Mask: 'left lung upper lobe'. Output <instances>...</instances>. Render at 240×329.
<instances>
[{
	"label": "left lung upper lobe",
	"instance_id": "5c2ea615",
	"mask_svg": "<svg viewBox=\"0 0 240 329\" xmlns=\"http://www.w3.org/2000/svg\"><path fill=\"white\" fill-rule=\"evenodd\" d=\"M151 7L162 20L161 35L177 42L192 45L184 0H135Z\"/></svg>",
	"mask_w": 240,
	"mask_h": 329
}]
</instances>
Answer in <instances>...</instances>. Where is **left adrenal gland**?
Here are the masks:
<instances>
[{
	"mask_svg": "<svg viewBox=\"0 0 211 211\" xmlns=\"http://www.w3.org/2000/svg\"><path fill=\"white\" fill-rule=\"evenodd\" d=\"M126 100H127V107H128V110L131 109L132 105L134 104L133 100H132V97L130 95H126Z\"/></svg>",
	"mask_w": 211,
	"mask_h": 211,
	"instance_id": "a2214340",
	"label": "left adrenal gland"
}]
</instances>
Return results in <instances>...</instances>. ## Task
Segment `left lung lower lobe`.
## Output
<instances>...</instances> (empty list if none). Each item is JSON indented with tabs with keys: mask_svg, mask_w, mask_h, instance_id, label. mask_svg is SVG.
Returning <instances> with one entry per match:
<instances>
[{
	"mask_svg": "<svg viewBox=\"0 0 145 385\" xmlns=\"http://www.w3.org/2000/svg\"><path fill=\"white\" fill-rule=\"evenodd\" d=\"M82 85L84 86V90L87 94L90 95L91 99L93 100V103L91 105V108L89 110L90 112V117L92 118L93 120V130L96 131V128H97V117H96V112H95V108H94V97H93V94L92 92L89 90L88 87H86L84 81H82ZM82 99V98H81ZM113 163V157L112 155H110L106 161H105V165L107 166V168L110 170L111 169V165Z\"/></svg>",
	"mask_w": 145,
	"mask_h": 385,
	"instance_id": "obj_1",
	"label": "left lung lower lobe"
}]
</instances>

**YOUR INSTRUCTIONS:**
Nothing in the data may be left out; copy every line exactly.

**FINISHED EXERCISE:**
Mask: 'left lung upper lobe'. Output <instances>...</instances>. Render at 240×329.
<instances>
[{
	"label": "left lung upper lobe",
	"instance_id": "5c2ea615",
	"mask_svg": "<svg viewBox=\"0 0 240 329\" xmlns=\"http://www.w3.org/2000/svg\"><path fill=\"white\" fill-rule=\"evenodd\" d=\"M151 7L162 20L161 35L177 42L192 45L184 0H135Z\"/></svg>",
	"mask_w": 240,
	"mask_h": 329
}]
</instances>
Answer in <instances>...</instances>. Where is **left adrenal gland**?
Here are the masks:
<instances>
[{
	"mask_svg": "<svg viewBox=\"0 0 211 211\" xmlns=\"http://www.w3.org/2000/svg\"><path fill=\"white\" fill-rule=\"evenodd\" d=\"M126 100H127V107H128V110L131 109L132 105L134 104L133 100H132V97L130 95H126Z\"/></svg>",
	"mask_w": 211,
	"mask_h": 211,
	"instance_id": "a2214340",
	"label": "left adrenal gland"
}]
</instances>
Return results in <instances>...</instances>. ## Task
Segment `left lung lower lobe`.
## Output
<instances>...</instances> (empty list if none). Each item is JSON indented with tabs with keys: mask_svg, mask_w, mask_h, instance_id, label. mask_svg is SVG.
Returning <instances> with one entry per match:
<instances>
[{
	"mask_svg": "<svg viewBox=\"0 0 145 385\" xmlns=\"http://www.w3.org/2000/svg\"><path fill=\"white\" fill-rule=\"evenodd\" d=\"M82 85L84 86V90L87 94L90 95L91 99L93 100V103L91 105V108L89 110L90 112V117L92 118L93 120V130L96 131V128H97V117H96V112H95V108H94V97H93V94L92 92L89 90L88 87H86L84 81H82ZM82 99V98H81ZM113 163V157L112 155H110L106 161H105V165L107 166V168L110 170L111 169V165Z\"/></svg>",
	"mask_w": 145,
	"mask_h": 385,
	"instance_id": "obj_1",
	"label": "left lung lower lobe"
}]
</instances>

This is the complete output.